Segment Start: Input

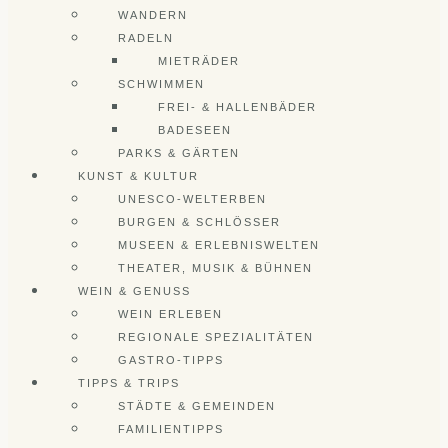
WANDERN
RADELN
MIETRÄDER
SCHWIMMEN
FREI- & HALLENBÄDER
BADESEEN
PARKS & GÄRTEN
KUNST & KULTUR
UNESCO-WELTERBEN
BURGEN & SCHLÖSSER
MUSEEN & ERLEBNISWELTEN
THEATER, MUSIK & BÜHNEN
WEIN & GENUSS
WEIN ERLEBEN
REGIONALE SPEZIALITÄTEN
GASTRO-TIPPS
TIPPS & TRIPS
STÄDTE & GEMEINDEN
FAMILIENTIPPS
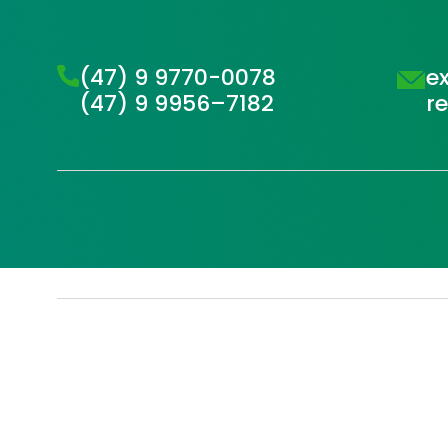
(47) 9 9770-0078
e
(47) 9 9956–7182
r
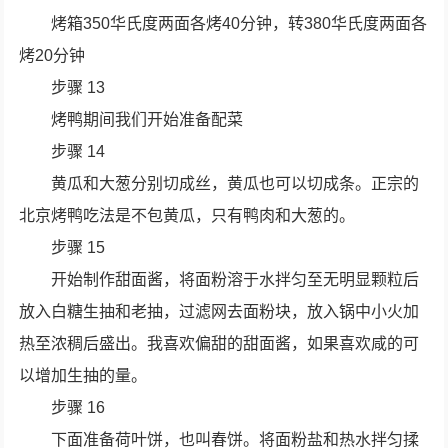
烤箱350华氏度两面各烤40分钟，转380华氏度两面各
烤20分钟
步骤 13
烤鸭期间我们开始准备配菜
步骤 14
黄瓜和大葱分别切成丝，黄瓜也可以切成条。正宗的
北京烤鸭吃法是不包黄瓜，只有鸭肉和大葱的。
步骤 15
开始制作甜面酱，将面粉溶于水拌匀至无明显颗粒后
放入白糖生抽和老抽，过滤网去面粉块，放入锅中小火加
热至浓稠后盛出。我喜欢偏甜的甜面酱，如果喜欢咸的可
以增加生抽的量。
步骤 16
下面准备荷叶饼，也叫春饼。将面粉盐和热水拌匀揉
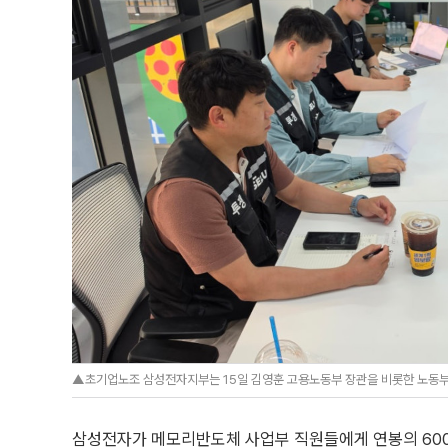
▲초기업노조 삼성전자지부는 15일 김영훈 고용노동부 장관을 비롯한 노동부
삼성전자가 메모리반도체 사업부 직원들에게 연봉의 600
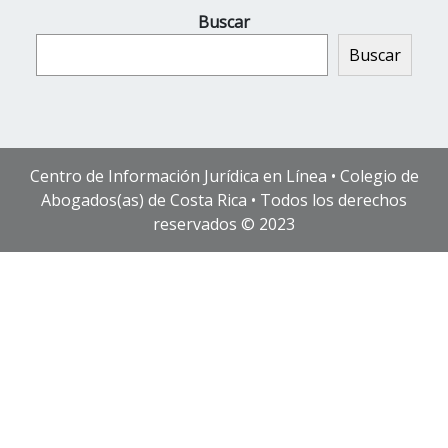
Buscar
Buscar
Centro de Información Jurídica en Línea • Colegio de
Abogados(as) de Costa Rica • Todos los derechos
reservados © 2023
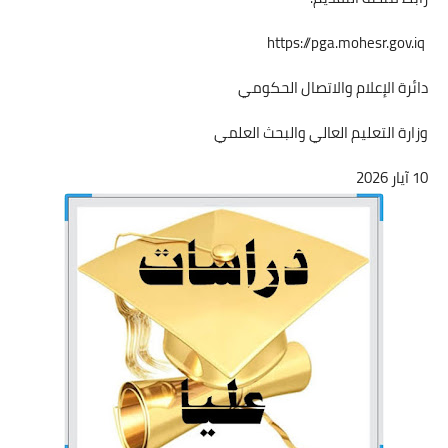
https://pga.mohesr.gov.iq
دائرة الإعلام والاتصال الحكومي
وزارة التعليم العالي والبحث العلمي
10 آيار 2026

Segment End: Input

(Description of the task) Without the pictures, set down every entry exactly.

(Exercise response)
WANDERN
RADELN
MIETRÄDER
SCHWIMMEN
FREI- & HALLENBÄDER
BADESEEN
PARKS & GÄRTEN
KUNST & KULTUR
UNESCO-WELTERBEN
BURGEN & SCHLÖSSER
MUSEEN & ERLEBNISWELTEN
THEATER, MUSIK & BÜHNEN
WEIN & GENUSS
WEIN ERLEBEN
REGIONALE SPEZIALITÄTEN
GASTRO-TIPPS
TIPPS & TRIPS
STÄDTE & GEMEINDEN
FAMILIENTIPPS
(47) 9 9770-0078
e
(47) 9 9956–7182
r
烤箱350华氏度两面各烤40分钟，转380华氏度两面各
烤20分钟
步骤 13
烤鸭期间我们开始准备配菜
步骤 14
黄瓜和大葱分别切成丝，黄瓜也可以切成条。正宗的
北京烤鸭吃法是不包黄瓜，只有鸭肉和大葱的。
步骤 15
开始制作甜面酱，将面粉溶于水拌匀至无明显颗粒后
放入白糖生抽和老抽，过滤网去面粉块，放入锅中小火加
热至浓稠后盛出。我喜欢偏甜的甜面酱，如果喜欢咸的可
以增加生抽的量。
步骤 16
下面准备荷叶饼，也叫春饼。将面粉盐和热水拌匀揉
▲초기업노조 삼성전자지부는 15일 김영훈 고용노동부 장관을 비롯한 노동부
삼성전자가 메모리반도체 사업부 직원들에게 연봉의 600
Buscar
Buscar
Centro de Información Jurídica en Línea • Colegio de
Abogados(as) de Costa Rica • Todos los derechos
reservados © 2023
https://pga.mohesr.gov.iq
دائرة الإعلام والاتصال الحكومي
وزارة التعليم العالي والبحث العلمي
10 آيار 2026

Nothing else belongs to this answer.